[PROVIDED DATA — start]

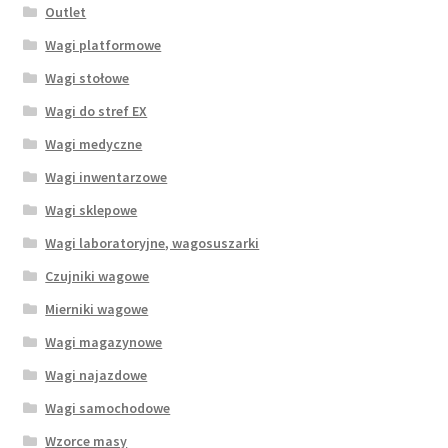
Outlet
Wagi platformowe
Wagi stołowe
Wagi do stref EX
Wagi medyczne
Wagi inwentarzowe
Wagi sklepowe
Wagi laboratoryjne, wagosuszarki
Czujniki wagowe
Mierniki wagowe
Wagi magazynowe
Wagi najazdowe
Wagi samochodowe
Wzorce masy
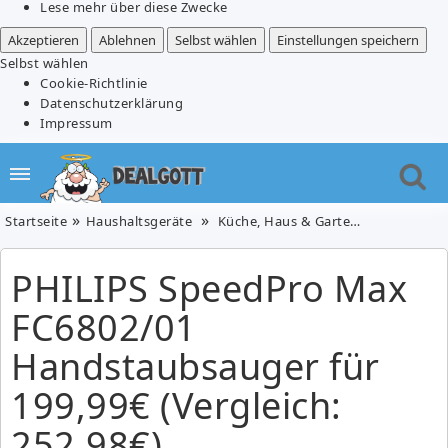
Lese mehr über diese Zwecke
Akzeptieren
Ablehnen
Selbst wählen
Einstellungen speichern
Selbst wählen
Cookie-Richtlinie
Datenschutzerklärung
Impressum
Startseite
Haushaltsgeräte
Küche, Haus & Garten
PHILIPS Sp
PHILIPS SpeedPro Max
FC6802/01
Handstaubsauger für
199,99€ (Vergleich:
252,98€)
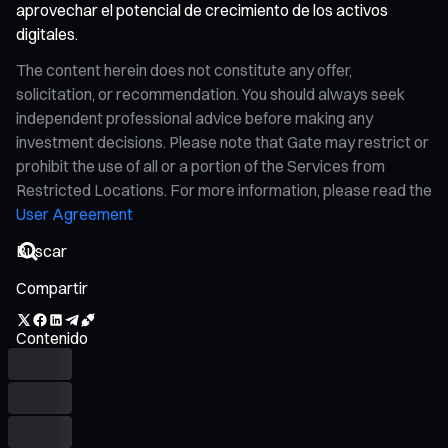
aprovechar el potencial de crecimiento de los activos
digitales.
The content herein does not constitute any offer,
solicitation, or recommendation. You should always seek
independent professional advice before making any
investment decisions. Please note that Gate may restrict or
prohibit the use of all or a portion of the Services from
Restricted Locations. For more information, please read the
User Agreement
Compartir
Contenido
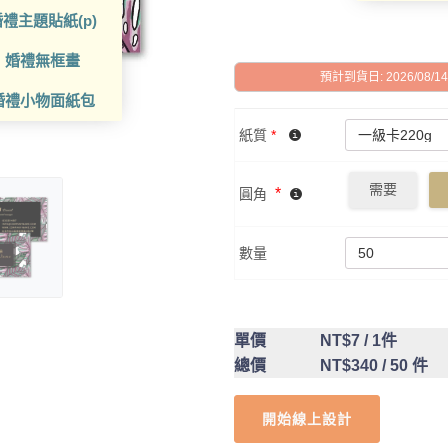
禮主題貼紙(p)
婚禮無框畫
預計到貨日: 2026/08/14 -
婚禮小物面紙包
紙質
*
需要
*
圓角
數量
單價
NT$7
/ 1件
總價
NT$340
/ 50 件
開始線上設計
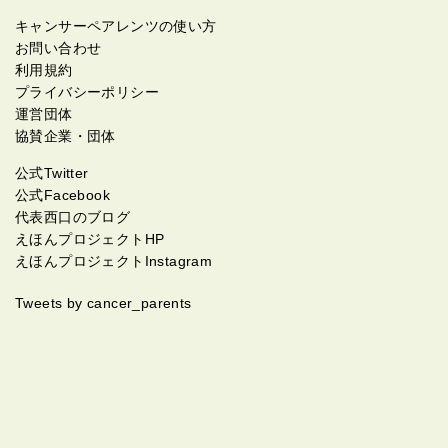
キャンサーペアレンツの使い方
お問い合わせ
利用規約
プライバシーポリシー
運営団体
協賛企業・団体
公式Twitter
公式Facebook
代表西口のブログ
えほんプロジェクトHP
えほんプロジェクトInstagram
Tweets by cancer_parents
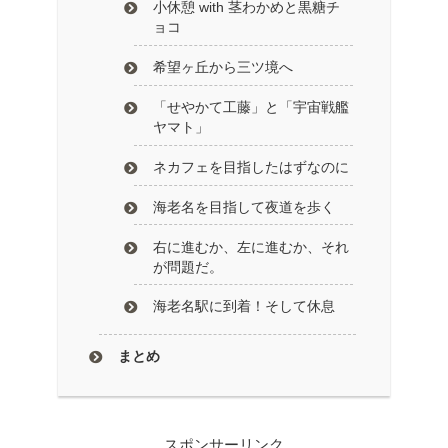
小休憩 with 茎わかめと黒糖チ
ョコ
希望ヶ丘から三ツ境へ
「せやかて工藤」と「宇宙戦艦
ヤマト」
ネカフェを目指したはずなのに
海老名を目指して夜道を歩く
右に進むか、左に進むか、それ
が問題だ。
海老名駅に到着！そして休息
まとめ
スポンサーリンク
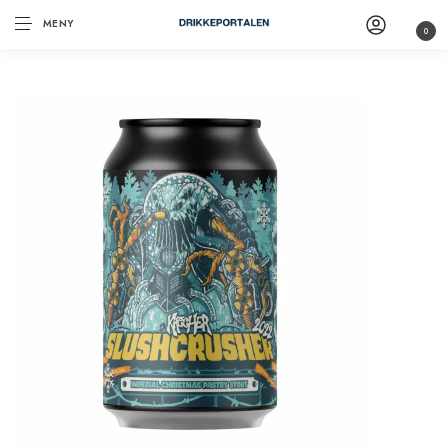
MENY
0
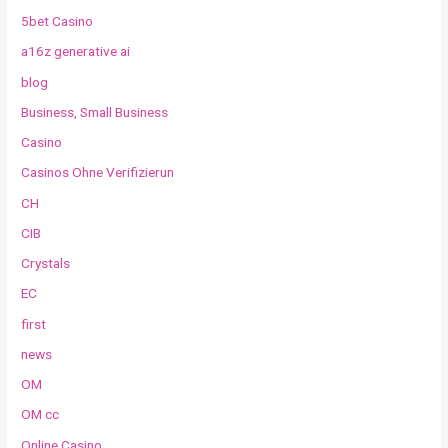
5bet Casino
a16z generative ai
blog
Business, Small Business
Casino
Casinos Ohne Verifizierun
CH
CIB
Crystals
EC
first
news
OM
OM cc
Online Casino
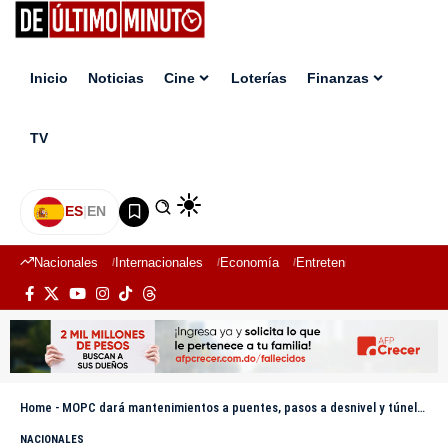
Inicio
Noticias
Cine
Loterías
Finanzas
TV
ES
|
EN
Nacionales
Internacionales
Economía
Entretenimiento
Deport
Home
-
MOPC dará mantenimientos a puentes, pasos a desnivel y túneles durante esta semana
NACIONALES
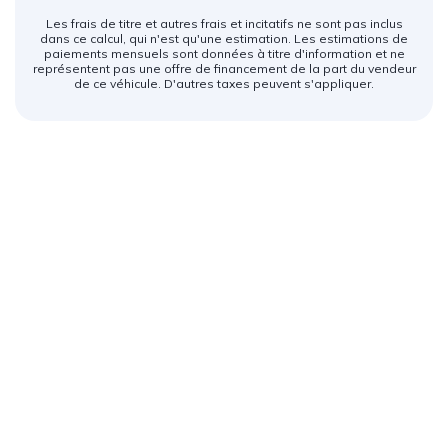
Les frais de titre et autres frais et incitatifs ne sont pas inclus
dans ce calcul, qui n'est qu'une estimation. Les estimations de
paiements mensuels sont données à titre d'information et ne
représentent pas une offre de financement de la part du vendeur
de ce véhicule. D'autres taxes peuvent s'appliquer.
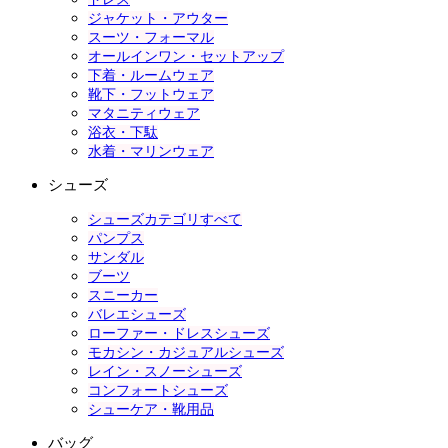
ジャケット・アウター
スーツ・フォーマル
オールインワン・セットアップ
下着・ルームウェア
靴下・フットウェア
マタニティウェア
浴衣・下駄
水着・マリンウェア
シューズ
シューズカテゴリすべて
パンプス
サンダル
ブーツ
スニーカー
バレエシューズ
ローファー・ドレスシューズ
モカシン・カジュアルシューズ
レイン・スノーシューズ
コンフォートシューズ
シューケア・靴用品
バッグ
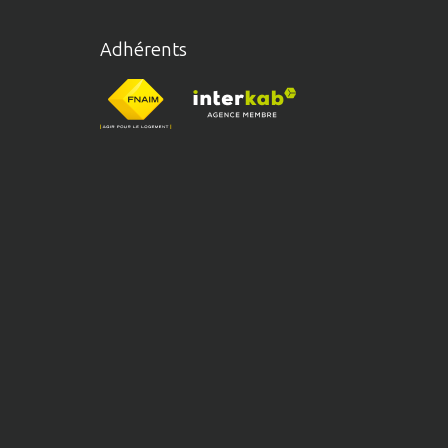
Adhérents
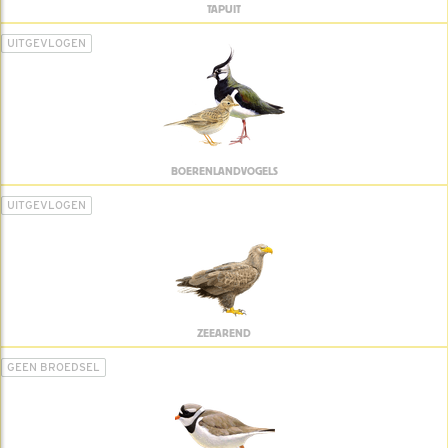
TAPUIT
UITGEVLOGEN
BOERENLANDVOGELS
UITGEVLOGEN
ZEEAREND
GEEN BROEDSEL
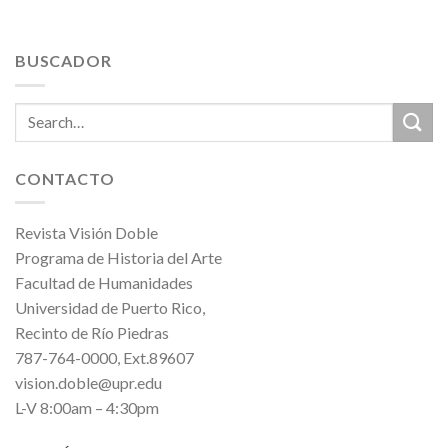
BUSCADOR
CONTACTO
Revista Visión Doble
Programa de Historia del Arte
Facultad de Humanidades
Universidad de Puerto Rico,
Recinto de Río Piedras
787-764-0000, Ext.89607
vision.doble@upr.edu
L-V 8:00am – 4:30pm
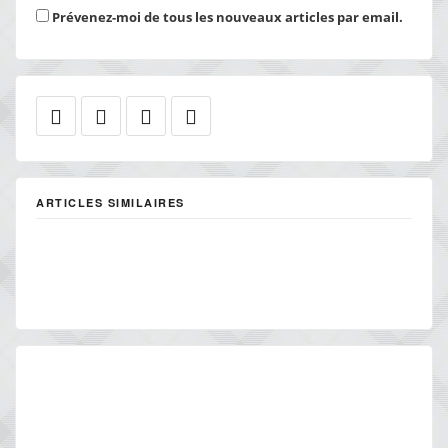
Prévenez-moi de tous les nouveaux articles par email.
ARTICLES SIMILAIRES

[PROVIDED DATA — finish]

TASK OBJECTIVE :: Set down the entries again without change. Leave the pictures out.

TASK RESULT ::
Outlet
Wagi platformowe
Wagi stołowe
Wagi do stref EX
Wagi medyczne
Wagi inwentarzowe
Wagi sklepowe
Wagi laboratoryjne, wagosuszarki
Czujniki wagowe
Mierniki wagowe
Wagi magazynowe
Wagi najazdowe
Wagi samochodowe
Wzorce masy
Lese mehr über diese Zwecke
Akzeptieren
Ablehnen
Selbst wählen
Einstellungen speichern
Selbst wählen
Cookie-Richtlinie
Datenschutzerklärung
Impressum
Startseite
Haushaltsgeräte
Küche, Haus & Garten
PHILIPS Sp
PHILIPS SpeedPro Max
FC6802/01
Handstaubsauger für
199,99€ (Vergleich:
252,98€)
aprovechar el potencial de crecimiento de los activos
digitales.
The content herein does not constitute any offer,
solicitation, or recommendation. You should always seek
independent professional advice before making any
investment decisions. Please note that Gate may restrict or
prohibit the use of all or a portion of the Services from
Restricted Locations. For more information, please read the
User Agreement
Compartir
Contenido
禮主題貼紙(p)
婚禮無框畫
預計到貨日: 2026/08/14 -
婚禮小物面紙包
紙質
*
需要
*
圓角
數量
單價
NT$7
/ 1件
總價
NT$340
/ 50 件
開始線上設計
キャンサーペアレンツの使い方
お問い合わせ
利用規約
プライバシーポリシー
運営団体
協賛企業・団体
公式Twitter
公式Facebook
代表西口のブログ
えほんプロジェクトHP
えほんプロジェクトInstagram
Tweets by cancer_parents
小休憩 with 茎わかめと黒糖チ
ョコ
希望ヶ丘から三ツ境へ
「せやかて工藤」と「宇宙戦艦
ヤマト」
ネカフェを目指したはずなのに
海老名を目指して夜道を歩く
右に進むか、左に進むか、それ
が問題だ。
海老名駅に到着！そして休息
まとめ
スポンサーリンク
MENY
0
5bet Casino
a16z generative ai
blog
Business, Small Business
Casino
Casinos Ohne Verifizierun
CH
CIB
Crystals
EC
first
news
OM
OM cc
Online Casino
Inicio
Noticias
Cine
Loterías
Finanzas
TV
ES
|
EN
Nacionales
Internacionales
Economía
Entretenimiento
Deport
Home
-
MOPC dará mantenimientos a puentes, pasos a desnivel y túneles durante esta semana
NACIONALES
Les frais de titre et autres frais et incitatifs ne sont pas inclus
dans ce calcul, qui n'est qu'une estimation. Les estimations de
paiements mensuels sont données à titre d'information et ne
représentent pas une offre de financement de la part du vendeur
de ce véhicule. D'autres taxes peuvent s'appliquer.
ジャケット・アウター
スーツ・フォーマル
オールインワン・セットアップ
下着・ルームウェア
靴下・フットウェア
マタニティウェア
浴衣・下駄
水着・マリンウェア
シューズ
シューズカテゴリすべて
パンプス
サンダル
ブーツ
スニーカー
バレエシューズ
ローファー・ドレスシューズ
モカシン・カジュアルシューズ
レイン・スノーシューズ
コンフォートシューズ
シューケア・靴用品
バッグ
Adhérents
TAPUIT
UITGEVLOGEN
BOERENLANDVOGELS
UITGEVLOGEN
ZEEAREND
GEEN BROEDSEL
BUSCADOR
CONTACTO
Revista Visión Doble
Programa de Historia del Arte
Facultad de Humanidades
Universidad de Puerto Rico,
Recinto de Río Piedras
787-764-0000, Ext.89607
vision.doble@upr.edu
L-V 8:00am – 4:30pm
Prévenez-moi de tous les nouveaux articles par email.
ARTICLES SIMILAIRES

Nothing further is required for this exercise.